The main change is that once we discover we have a bad-url-token we consume everything up to, but not including, the next ')' character. While we do this we can cross line boundaries and don't bother about matching braces or quotes. We just keep going until we find the ')' or hit EOF.
2016-07-13 22:54:20 -04:00 · 2016-07-13 22:54:20 -04:00 · 63c6b08058
--- a/devtools/shared/css-lexer.js
+++ b/devtools/shared/css-lexer.js
@ -1073,6 +1073,9 @@ Scanner.prototype = {
      this.ScanString(aToken);
      if (aToken.mType == eCSSToken_Bad_String) {
        aToken.mType = eCSSToken_Bad_URL;
+        // Flag us as having been a Bad_String.
+        aToken.mInteger2 = 1;
+        this.ConsumeBadURLRemnants(aToken);
        return;
      }
    } else {
@ -1093,9 +1096,44 @@ Scanner.prototype = {
      }
    } else {
      aToken.mType = eCSSToken_Bad_URL;
+      if (aToken.mSymbol != 0) {
+        // Flag us as having been a String, not a Bad_String.
+        aToken.mInteger2 = 0;
+      }
+      this.ConsumeBadURLRemnants(aToken);
    }
  },

+  ConsumeBadURLRemnants: function (aToken) {
+    aToken.mInteger = aToken.mIdent.length;
+    let ch = this.Peek();
+    do {
+      if (ch < 0) {
+        this.AddEOFCharacters(eEOFCharacters_CloseParen);
+        break;
+      }
+
+      if (ch == REVERSE_SOLIDUS && this.GatherEscape(aToken.mIdent, false)) {
+        // Nothing else needs to be done here for the moment; we've consumed the
+        // backslash and following escape.
+      } else {
+        // We always want to consume this character.

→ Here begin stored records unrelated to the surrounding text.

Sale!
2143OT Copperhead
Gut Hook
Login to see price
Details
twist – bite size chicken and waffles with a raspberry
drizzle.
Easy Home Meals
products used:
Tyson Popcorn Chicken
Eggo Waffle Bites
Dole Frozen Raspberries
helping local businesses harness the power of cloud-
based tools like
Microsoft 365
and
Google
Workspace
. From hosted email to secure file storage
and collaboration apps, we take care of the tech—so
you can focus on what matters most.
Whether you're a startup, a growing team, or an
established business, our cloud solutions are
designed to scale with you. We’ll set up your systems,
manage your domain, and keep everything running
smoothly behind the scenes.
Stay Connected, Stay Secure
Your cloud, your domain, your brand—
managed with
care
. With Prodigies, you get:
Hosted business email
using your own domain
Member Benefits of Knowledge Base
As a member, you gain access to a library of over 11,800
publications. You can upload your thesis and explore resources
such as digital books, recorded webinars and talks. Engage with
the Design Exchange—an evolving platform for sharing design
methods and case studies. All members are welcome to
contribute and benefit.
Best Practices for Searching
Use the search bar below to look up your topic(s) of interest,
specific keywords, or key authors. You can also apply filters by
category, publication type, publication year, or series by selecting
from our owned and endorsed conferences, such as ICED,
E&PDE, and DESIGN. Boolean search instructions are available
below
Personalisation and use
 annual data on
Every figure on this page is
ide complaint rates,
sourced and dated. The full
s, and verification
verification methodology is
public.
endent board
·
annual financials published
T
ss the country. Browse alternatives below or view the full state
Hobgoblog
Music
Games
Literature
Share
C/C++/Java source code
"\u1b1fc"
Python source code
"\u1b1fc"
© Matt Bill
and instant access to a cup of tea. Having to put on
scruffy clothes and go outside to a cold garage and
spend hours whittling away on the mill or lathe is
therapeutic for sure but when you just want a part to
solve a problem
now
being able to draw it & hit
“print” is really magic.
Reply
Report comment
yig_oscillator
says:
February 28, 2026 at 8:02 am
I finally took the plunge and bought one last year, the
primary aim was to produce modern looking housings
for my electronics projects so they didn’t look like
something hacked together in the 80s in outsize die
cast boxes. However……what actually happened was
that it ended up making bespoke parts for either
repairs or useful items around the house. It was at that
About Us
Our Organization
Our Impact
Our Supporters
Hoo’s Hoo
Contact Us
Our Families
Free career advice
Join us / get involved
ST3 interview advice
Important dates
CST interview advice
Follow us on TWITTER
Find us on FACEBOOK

+        if (IsVertSpace(ch)) {
+          this.AdvanceLine();
+        } else {
+          this.Advance();
+        }
+        if (ch == 0) {
+          aToken.mIdent.push(UCS2_REPLACEMENT_CHAR);
+        } else {
+          aToken.mIdent.push(ch);
+        }
+      }
+
+      ch = this.Peek();
+    } while (ch != RIGHT_PARENTHESIS);
+  },
+
  /**
   * Primary scanner entry point.  Consume one token and fill in
   * |aToken| accordingly.  Will skip over any number of comments first,
--- a/devtools/shared/tests/unit/test_csslexer.js
+++ b/devtools/shared/tests/unit/test_csslexer.js
@ -128,8 +128,9 @@ var LEX_TESTS = [
             ["url:http://example.com"]],
  // In CSS Level 3, this is an ordinary URL, not a BAD_URL.
  ["url(http://example.com", ["url:http://example.com"]],
-  // See bug 1153981 to understand why this gets a SYMBOL token.
-  ["url(http://example.com @", ["bad_url:http://example.com", "symbol:@"]],
+  // We end up losing the whitespace before the '@' because it's skipped by the
+  // lexer before we discover we have a BAD_URL token.
+  ["url(http://example.com @", ["bad_url:http://example.com@"]],
  ["quo\\ting", ["ident:quoting"]],
  ["'bad string\n", ["bad_string:bad string", "whitespace"]],
  ["~=", ["includes"]],
--- a/dom/webidl/CSSLexer.webidl
+++ b/dom/webidl/CSSLexer.webidl
@ -36,8 +36,10 @@ enum CSSTokenType {
  "bad_string",
  // A URL.  |text| holds the URL.
  "url",
-  // A "bad URL".  This is a URL that is unterminated at EOF.  |text|
-  // holds the URL.
+  // A "bad URL".  This is a URL that either contains a bad_string or contains
+  // garbage after the string or unquoted URL test.  |text| holds the URL and
+  // potentially whatever garbage came after it, up to but not including the
+  // following ')'.
  "bad_url",
  // A "symbol" is any one-character symbol.  This corresponds to the
  // DELIM token in the CSS specification.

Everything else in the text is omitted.